Démenti catégorique de Manuel Valls dans Libération . Il dément aussi toute enquête parallèle (pratique d'une autre époque, dit-il) et toute note adressée à François Hollande dès le mois de décembre.
On en vient au plus haut sommet de l'Etat. Les informations de Mediapart en décembre, le coup de fil de Michel Gonelle, l'un des acteurs clés de cette affaire à l'Elysée mi décembre, l'enquête préliminaire... Cela fait quelques alertes rouges. Parole à la défense. L'avocat Jean-Pierre Mignard, à la fois proche de François Hollande et avocat de Mediapart , dans Libération : « Son (François Hollande) raisonnement a été d'aligner sa réaction sur la procédure judiciaire, procédure qui a suivi son cours sans entrave. Est-ce que des doutes suffisent pour devenir des soupçons ? Malgré l'immense respect que je porte à la liberté de la presse, seule la justice est en mesure d'apporter une réponse adaptée. »
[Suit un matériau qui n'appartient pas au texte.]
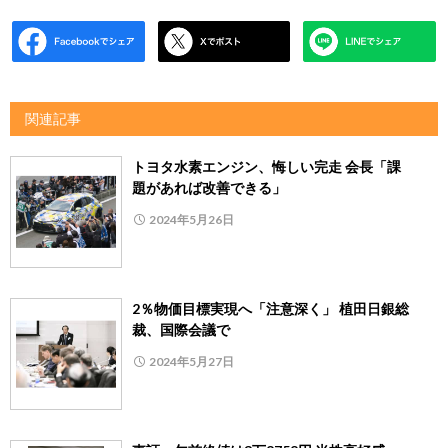
関連記事
トヨタ水素エンジン、悔しい完走 会長「課
題があれば改善できる」
2024年5月26日
2％物価目標実現へ「注意深く」 植田日銀総
裁、国際会議で
2024年5月27日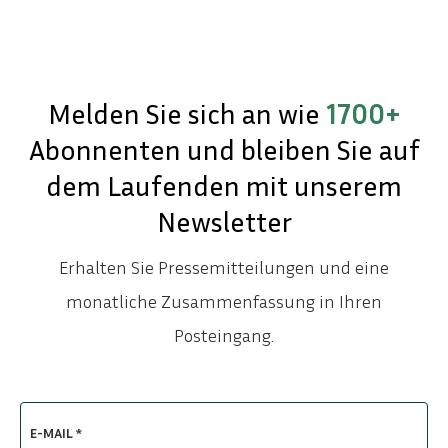
Melden Sie sich an wie
1700+
Abonnenten und bleiben Sie auf
dem Laufenden mit unserem
Newsletter
Erhalten Sie Pressemitteilungen und eine
monatliche Zusammenfassung in Ihren
Posteingang.
E-MAIL *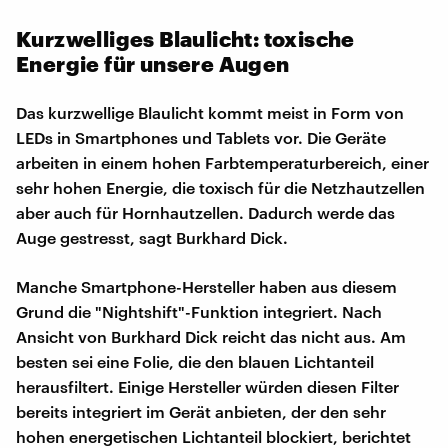
Kurzwelliges Blaulicht: toxische
Energie für unsere Augen
Das kurzwellige Blaulicht kommt meist in Form von
LEDs in Smartphones und Tablets vor. Die Geräte
arbeiten in einem hohen Farbtemperaturbereich, einer
sehr hohen Energie, die toxisch für die Netzhautzellen
aber auch für Hornhautzellen. Dadurch werde das
Auge gestresst, sagt Burkhard Dick.
Manche Smartphone-Hersteller haben aus diesem
Grund die "Nightshift"-Funktion integriert. Nach
Ansicht von Burkhard Dick reicht das nicht aus. Am
besten sei eine Folie, die den blauen Lichtanteil
herausfiltert. Einige Hersteller würden diesen Filter
bereits integriert im Gerät anbieten, der den sehr
hohen energetischen Lichtanteil blockiert, berichtet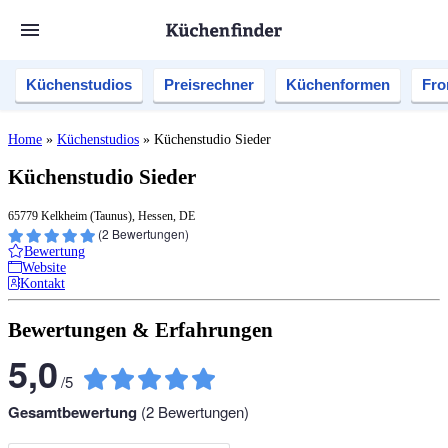
Küchenstudios
Preisrechner
Küchenformen
Fro
Home
»
Küchenstudios
»
Küchenstudio Sieder
Küchenstudio Sieder
65779 Kelkheim (Taunus), Hessen, DE
(
2
Bewertungen)
Bewertung
Website
Kontakt
Bewertungen & Erfahrungen
5,0
/
5
Gesamtbewertung
(
2
Bewertungen)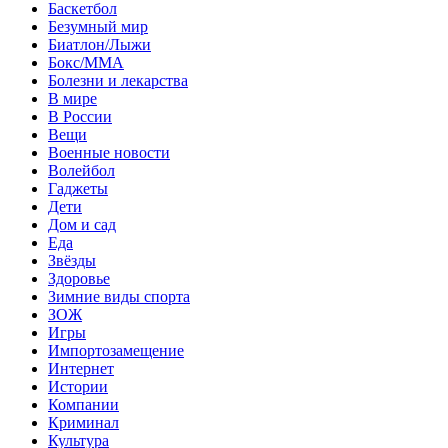
Баскетбол
Безумный мир
Биатлон/Лыжи
Бокс/MMA
Болезни и лекарства
В мире
В России
Вещи
Военные новости
Волейбол
Гаджеты
Дети
Дом и сад
Еда
Звёзды
Здоровье
Зимние виды спорта
ЗОЖ
Игры
Импортозамещение
Интернет
Истории
Компании
Криминал
Культура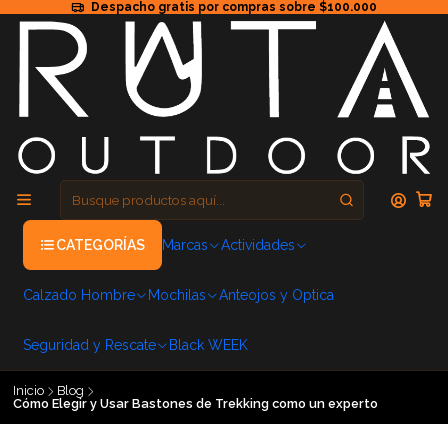
Despacho gratis por compras sobre $100.000
CATEGORÍAS
Marcas
Actividades
Calzado Hombre
Mochilas
Anteojos y Optica
Seguridad y Rescate
Black WEEK
Inicio
Blog
Cómo Elegir y Usar Bastones de Trekking como un experto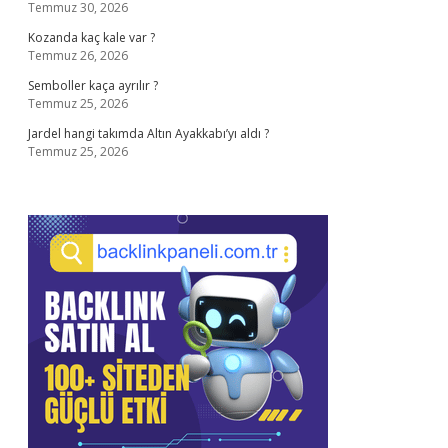
Temmuz 30, 2026
Kozanda kaç kale var ?
Temmuz 26, 2026
Semboller kaça ayrılır ?
Temmuz 25, 2026
Jardel hangi takımda Altın Ayakkabı’yı aldı ?
Temmuz 25, 2026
Dans la boîte de Pandore, on trouve encore cette information du Guardian , le quotidien britannique. C'est un article exclusif intitulé "Ces fuites qui révèlent les secrets des riches qui cachent de l'argent dans des paradis fiscaux". Des milliers de noms émergent, selon le Guardian . Des milliers de noms, parmi lesquels celui du co-trésorier de la campagne de François Hollande, Jean-Jacques Augier, qui doit reconnaître qu'il avait des associés chinois qui planquaient de l'argent. Ce qui ne veut pas dire évidemment qu'il faille faire un lien avec la campagne de 2012.
Et dans la boîte de Pandore, on trouve donc depuis hier un proche de Marine le Pen.
Philippe Peninque, ex du Gud, l'organisation étudiante d'extrême droite, adepte du coup de poing dans les facs et ailleurs. C'est lui qui a ouvert le compte en Suisse de Jérôme Cahuzac en 1992. Il le reconnait dans une interview ce matin au Parisien . Philippe Péninque est aujourd'hui un conseiller proche de Marine le Pen. « Et quelle est ma responsabilité ? » demande Marine le Pen. Et sur lepoint.fr , elle ajoute : « Si le système n'a trouvé que ça, c'est que je mérite vraiment d'être présidente de la République. »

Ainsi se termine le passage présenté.